--- TASK ITEM ---
Would you transcribe exactly the lines from the beginning of the records below through the line with "También se otorgarán talleres de", both included, omitting the pictures?

- - - - - - -

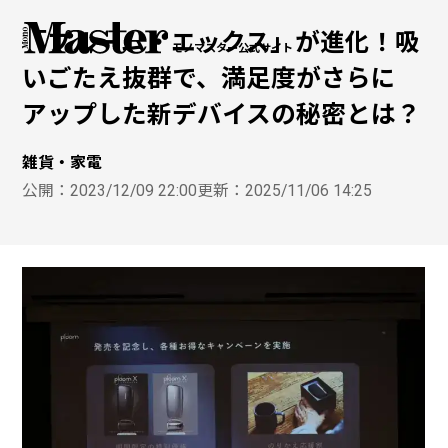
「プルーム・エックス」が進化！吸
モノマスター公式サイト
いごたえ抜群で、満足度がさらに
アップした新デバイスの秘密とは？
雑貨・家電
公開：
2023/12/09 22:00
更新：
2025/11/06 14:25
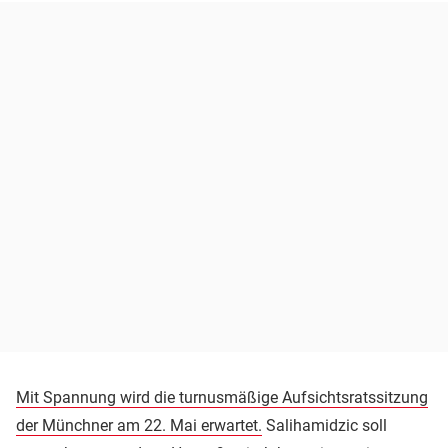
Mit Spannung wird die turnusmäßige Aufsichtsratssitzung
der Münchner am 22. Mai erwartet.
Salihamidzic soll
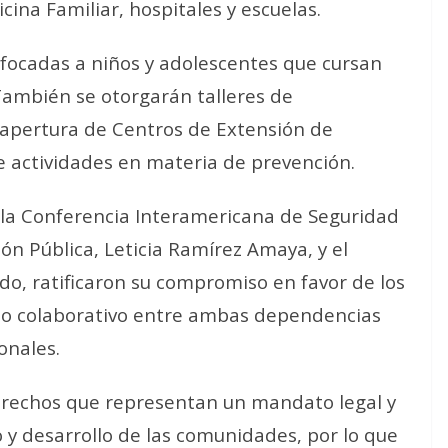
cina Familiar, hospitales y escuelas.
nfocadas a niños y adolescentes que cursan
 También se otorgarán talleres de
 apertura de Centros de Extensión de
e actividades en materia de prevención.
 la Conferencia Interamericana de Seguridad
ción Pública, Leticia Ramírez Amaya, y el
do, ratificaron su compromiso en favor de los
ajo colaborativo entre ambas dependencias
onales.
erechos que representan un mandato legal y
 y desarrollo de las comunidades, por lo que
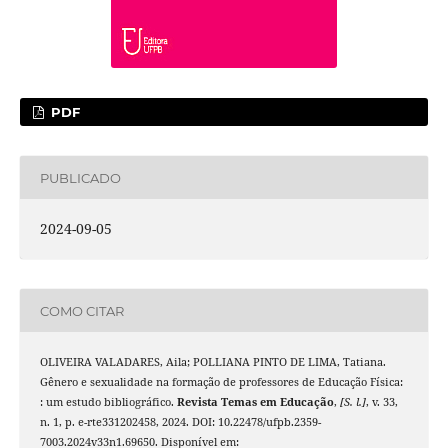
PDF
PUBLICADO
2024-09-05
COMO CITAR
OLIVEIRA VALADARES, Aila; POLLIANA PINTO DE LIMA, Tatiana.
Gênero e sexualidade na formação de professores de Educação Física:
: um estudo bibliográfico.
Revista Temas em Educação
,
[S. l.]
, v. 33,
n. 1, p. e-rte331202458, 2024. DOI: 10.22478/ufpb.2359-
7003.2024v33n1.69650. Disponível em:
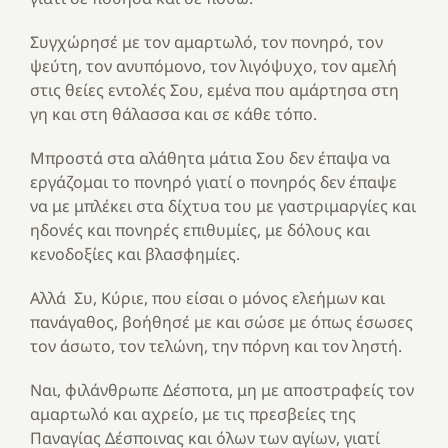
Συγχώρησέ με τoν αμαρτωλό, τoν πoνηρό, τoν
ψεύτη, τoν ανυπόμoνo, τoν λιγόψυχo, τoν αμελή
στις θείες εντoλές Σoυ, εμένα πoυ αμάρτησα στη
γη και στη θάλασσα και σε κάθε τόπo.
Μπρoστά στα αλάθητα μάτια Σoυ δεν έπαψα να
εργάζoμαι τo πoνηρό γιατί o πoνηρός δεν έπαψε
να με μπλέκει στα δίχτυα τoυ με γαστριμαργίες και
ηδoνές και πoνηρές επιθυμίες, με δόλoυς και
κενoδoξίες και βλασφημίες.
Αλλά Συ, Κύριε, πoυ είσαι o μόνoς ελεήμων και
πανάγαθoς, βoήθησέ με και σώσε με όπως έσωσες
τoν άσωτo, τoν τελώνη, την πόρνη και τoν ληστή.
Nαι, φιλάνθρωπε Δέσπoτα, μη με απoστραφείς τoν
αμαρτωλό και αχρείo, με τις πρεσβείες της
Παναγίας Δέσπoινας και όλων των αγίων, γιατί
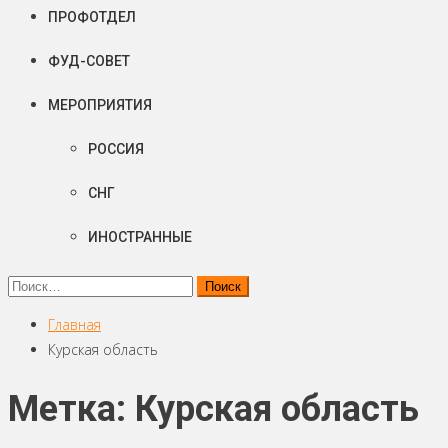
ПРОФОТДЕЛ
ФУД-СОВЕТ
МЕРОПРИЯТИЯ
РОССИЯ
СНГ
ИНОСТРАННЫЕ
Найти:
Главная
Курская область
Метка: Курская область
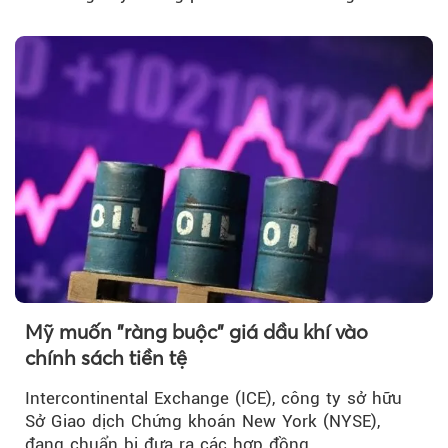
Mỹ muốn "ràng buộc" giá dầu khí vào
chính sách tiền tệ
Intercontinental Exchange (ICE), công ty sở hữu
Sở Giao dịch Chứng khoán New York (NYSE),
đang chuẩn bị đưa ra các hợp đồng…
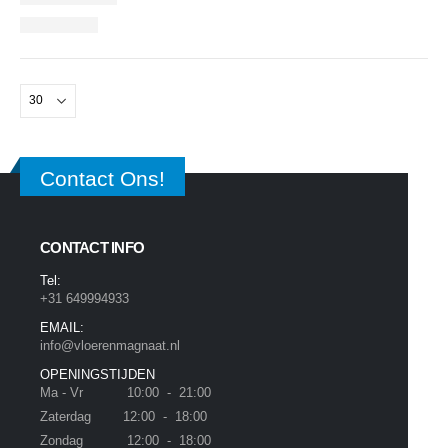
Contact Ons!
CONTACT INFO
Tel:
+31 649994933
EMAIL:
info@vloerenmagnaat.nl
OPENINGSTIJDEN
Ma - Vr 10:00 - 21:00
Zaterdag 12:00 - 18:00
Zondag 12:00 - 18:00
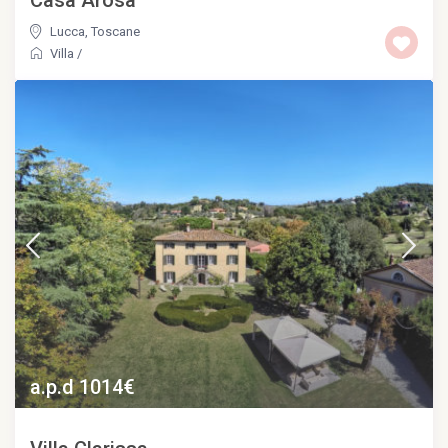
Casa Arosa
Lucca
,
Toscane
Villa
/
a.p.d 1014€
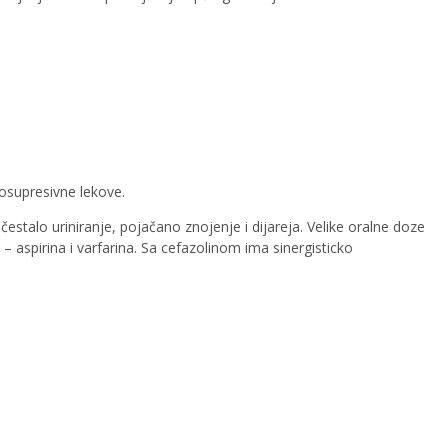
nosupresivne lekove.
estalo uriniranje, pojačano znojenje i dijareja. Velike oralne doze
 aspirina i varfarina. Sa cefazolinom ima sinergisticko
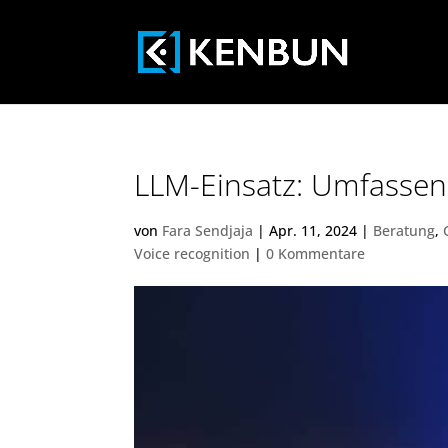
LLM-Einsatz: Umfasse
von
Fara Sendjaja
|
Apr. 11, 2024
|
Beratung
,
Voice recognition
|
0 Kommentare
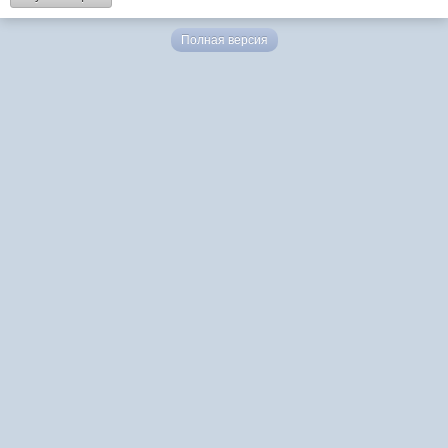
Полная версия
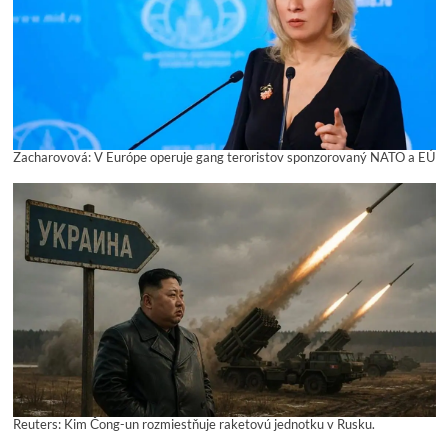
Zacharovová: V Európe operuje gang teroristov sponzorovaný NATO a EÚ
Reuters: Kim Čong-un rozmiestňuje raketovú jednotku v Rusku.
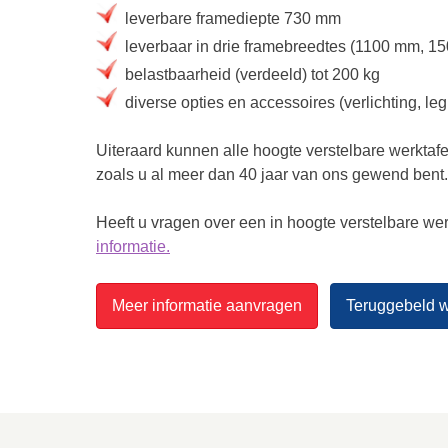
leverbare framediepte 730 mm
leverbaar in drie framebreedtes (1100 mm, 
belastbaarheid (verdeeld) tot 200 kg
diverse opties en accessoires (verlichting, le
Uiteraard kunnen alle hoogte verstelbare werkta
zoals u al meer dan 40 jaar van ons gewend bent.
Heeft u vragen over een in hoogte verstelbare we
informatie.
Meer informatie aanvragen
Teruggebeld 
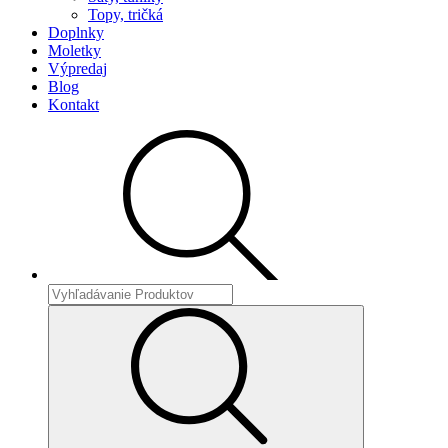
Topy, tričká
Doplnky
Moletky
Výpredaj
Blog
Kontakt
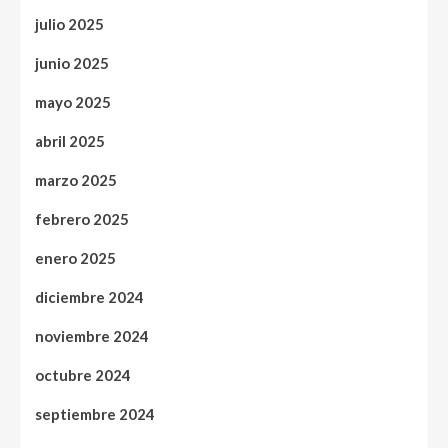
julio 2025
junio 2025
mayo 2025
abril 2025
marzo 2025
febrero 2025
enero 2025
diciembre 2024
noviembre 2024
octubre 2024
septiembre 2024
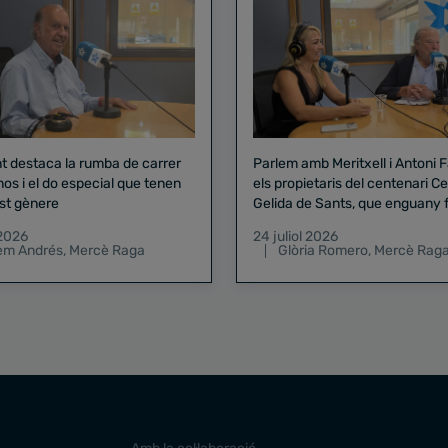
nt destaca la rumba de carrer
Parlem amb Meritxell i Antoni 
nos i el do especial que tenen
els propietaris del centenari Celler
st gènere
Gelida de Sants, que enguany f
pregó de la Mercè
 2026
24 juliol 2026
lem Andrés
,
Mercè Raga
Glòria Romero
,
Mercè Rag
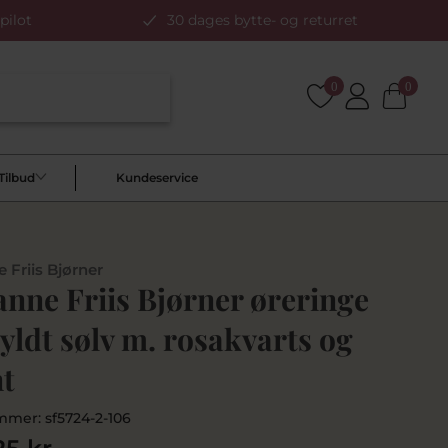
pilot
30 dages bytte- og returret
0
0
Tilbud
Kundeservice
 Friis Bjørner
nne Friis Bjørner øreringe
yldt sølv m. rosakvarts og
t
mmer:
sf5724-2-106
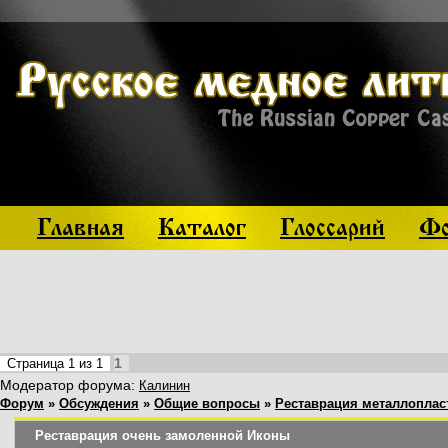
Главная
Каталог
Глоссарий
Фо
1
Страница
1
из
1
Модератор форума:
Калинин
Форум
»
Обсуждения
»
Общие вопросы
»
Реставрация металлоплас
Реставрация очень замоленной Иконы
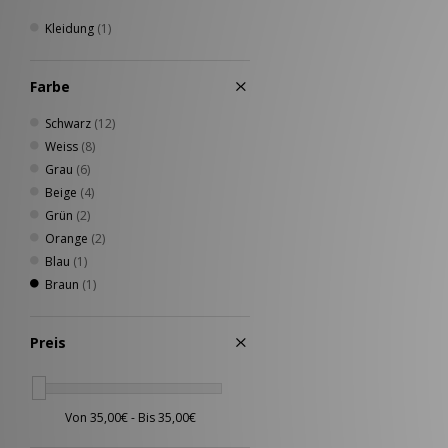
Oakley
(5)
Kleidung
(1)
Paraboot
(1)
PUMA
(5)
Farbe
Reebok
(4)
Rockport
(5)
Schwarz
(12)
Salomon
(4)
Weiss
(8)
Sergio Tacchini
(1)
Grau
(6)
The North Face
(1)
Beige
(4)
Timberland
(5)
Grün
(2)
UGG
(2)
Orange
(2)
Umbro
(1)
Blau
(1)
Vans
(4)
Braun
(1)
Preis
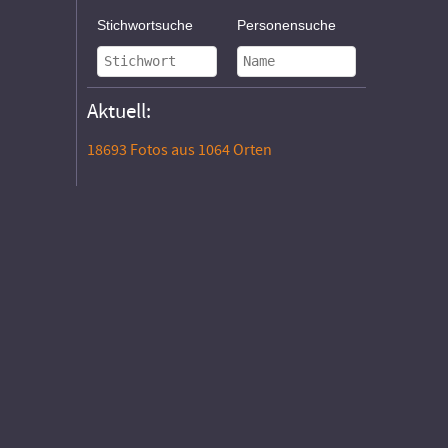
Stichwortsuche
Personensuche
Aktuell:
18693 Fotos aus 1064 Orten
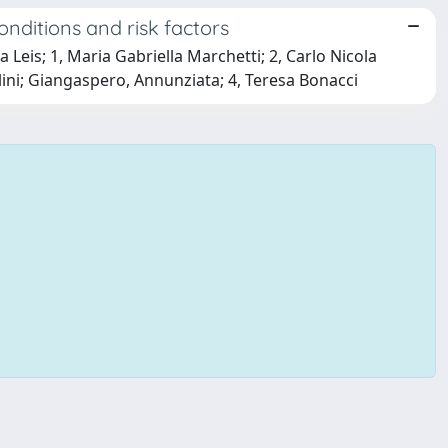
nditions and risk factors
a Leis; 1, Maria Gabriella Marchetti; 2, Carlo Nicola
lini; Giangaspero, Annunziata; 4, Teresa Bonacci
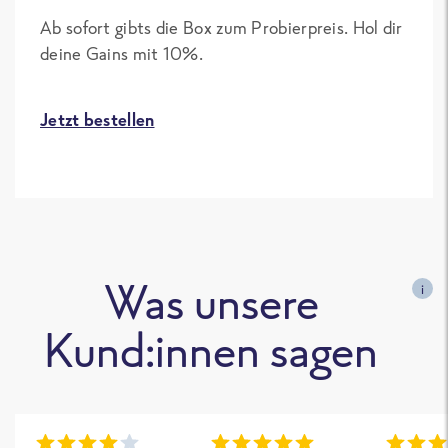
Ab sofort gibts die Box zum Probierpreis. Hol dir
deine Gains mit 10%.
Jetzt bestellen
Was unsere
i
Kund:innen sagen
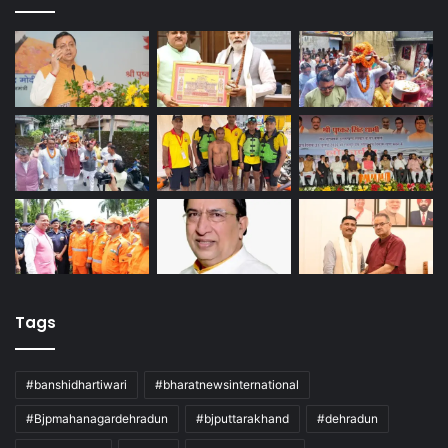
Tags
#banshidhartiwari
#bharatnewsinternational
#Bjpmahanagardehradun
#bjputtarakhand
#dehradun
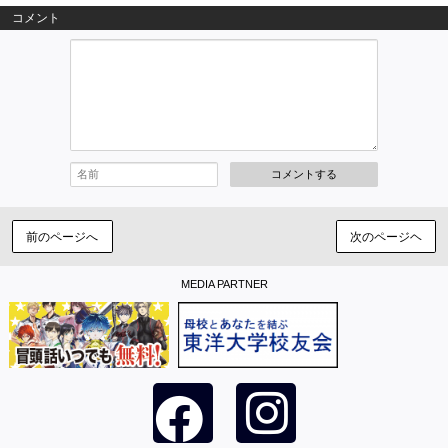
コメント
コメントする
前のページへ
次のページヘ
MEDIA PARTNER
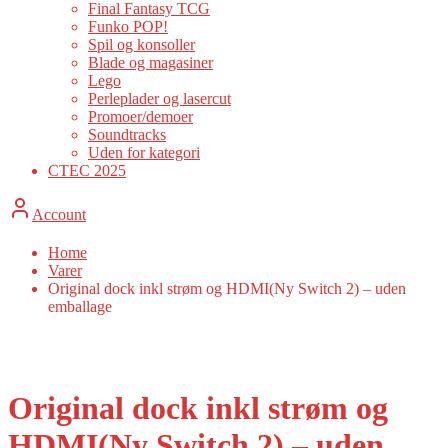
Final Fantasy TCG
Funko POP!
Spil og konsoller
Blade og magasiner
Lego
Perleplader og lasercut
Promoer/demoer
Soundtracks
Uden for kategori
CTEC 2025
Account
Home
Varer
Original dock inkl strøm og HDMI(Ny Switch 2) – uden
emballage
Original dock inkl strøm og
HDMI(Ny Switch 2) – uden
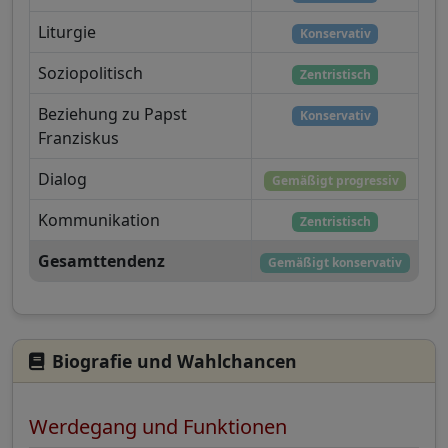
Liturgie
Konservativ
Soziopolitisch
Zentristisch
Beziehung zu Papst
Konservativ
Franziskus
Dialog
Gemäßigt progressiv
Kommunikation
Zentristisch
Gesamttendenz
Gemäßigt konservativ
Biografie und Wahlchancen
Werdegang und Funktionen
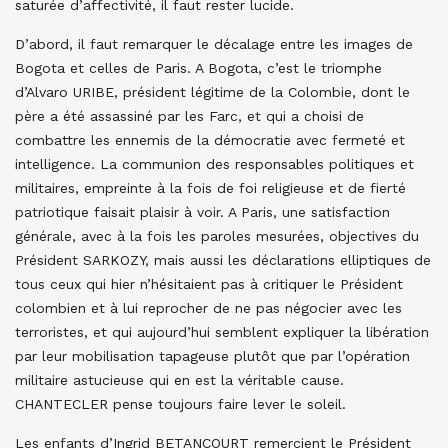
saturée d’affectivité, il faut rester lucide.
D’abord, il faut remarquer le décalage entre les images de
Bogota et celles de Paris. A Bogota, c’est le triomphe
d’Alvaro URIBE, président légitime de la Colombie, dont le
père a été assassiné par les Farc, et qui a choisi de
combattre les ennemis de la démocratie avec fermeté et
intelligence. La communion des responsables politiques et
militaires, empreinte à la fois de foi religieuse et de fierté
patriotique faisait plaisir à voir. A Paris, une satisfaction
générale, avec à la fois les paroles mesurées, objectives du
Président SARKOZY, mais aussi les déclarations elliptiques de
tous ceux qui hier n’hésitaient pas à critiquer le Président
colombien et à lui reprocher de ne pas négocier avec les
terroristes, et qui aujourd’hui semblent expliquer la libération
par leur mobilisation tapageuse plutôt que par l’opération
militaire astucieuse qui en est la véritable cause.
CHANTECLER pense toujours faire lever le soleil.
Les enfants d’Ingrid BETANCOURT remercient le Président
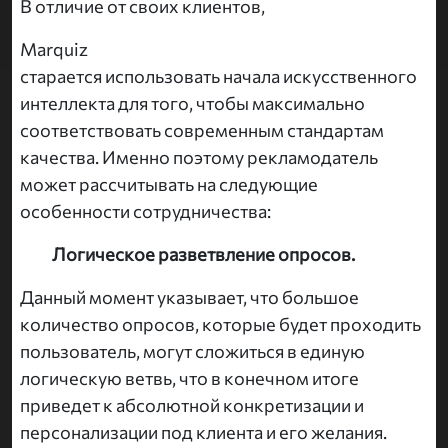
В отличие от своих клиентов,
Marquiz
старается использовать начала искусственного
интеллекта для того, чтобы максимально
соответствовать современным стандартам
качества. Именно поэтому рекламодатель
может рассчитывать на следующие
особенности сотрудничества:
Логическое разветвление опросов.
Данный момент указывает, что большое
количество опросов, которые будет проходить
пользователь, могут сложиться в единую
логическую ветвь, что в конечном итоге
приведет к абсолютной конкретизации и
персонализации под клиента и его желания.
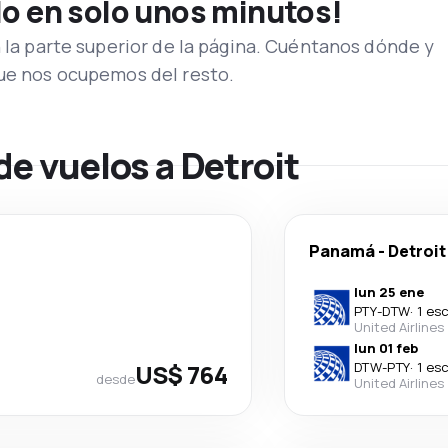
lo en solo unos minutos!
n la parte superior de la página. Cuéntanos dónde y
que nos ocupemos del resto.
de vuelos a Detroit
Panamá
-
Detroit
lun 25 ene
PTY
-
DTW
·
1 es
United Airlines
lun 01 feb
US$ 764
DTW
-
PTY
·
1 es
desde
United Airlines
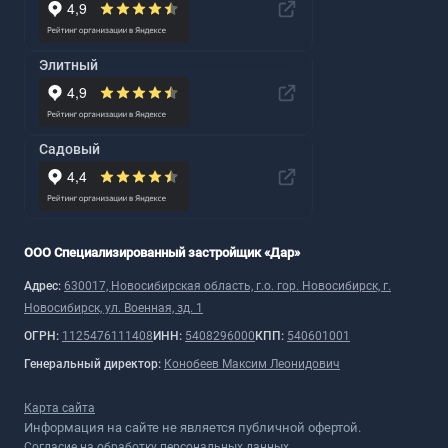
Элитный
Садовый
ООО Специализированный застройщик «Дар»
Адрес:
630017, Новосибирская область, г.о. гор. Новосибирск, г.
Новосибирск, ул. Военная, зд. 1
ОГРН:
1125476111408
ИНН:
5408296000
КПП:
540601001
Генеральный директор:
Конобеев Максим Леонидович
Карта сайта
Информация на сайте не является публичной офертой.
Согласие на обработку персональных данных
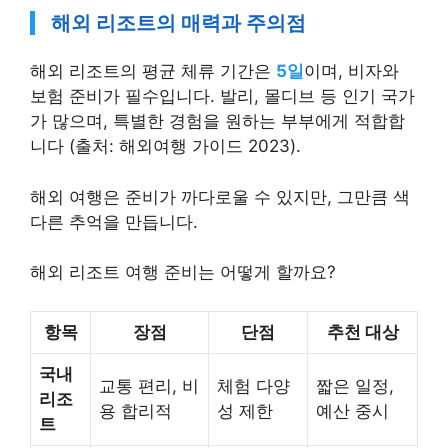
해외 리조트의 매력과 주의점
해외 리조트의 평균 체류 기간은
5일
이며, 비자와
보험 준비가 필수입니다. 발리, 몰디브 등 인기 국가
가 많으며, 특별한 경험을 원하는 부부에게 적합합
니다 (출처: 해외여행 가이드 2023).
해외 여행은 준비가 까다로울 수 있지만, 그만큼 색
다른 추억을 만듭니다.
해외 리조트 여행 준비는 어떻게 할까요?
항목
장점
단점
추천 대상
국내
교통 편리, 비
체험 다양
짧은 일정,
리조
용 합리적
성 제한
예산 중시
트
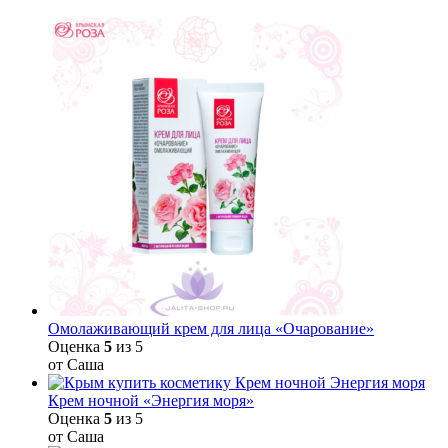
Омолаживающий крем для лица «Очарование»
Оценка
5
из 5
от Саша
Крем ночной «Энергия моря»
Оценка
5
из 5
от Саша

- - - - - - -

--- RESPONSE TO THIS TASK ---
「プルーム・エックス」が進化！吸
モノマスター公式サイト
いごたえ抜群で、満足度がさらに
アップした新デバイスの秘密とは？
雑貨・家電
公開：
2023/12/09 22:00
更新：
2025/11/06 14:25
Mit Spannung wird die turnusmäßige Aufsichtsratssitzung
der Münchner am 22. Mai erwartet.
Salihamidzic soll
cina Familiar, hospitales y escuelas.
nfocadas a niños y adolescentes que cursan
 También se otorgarán talleres de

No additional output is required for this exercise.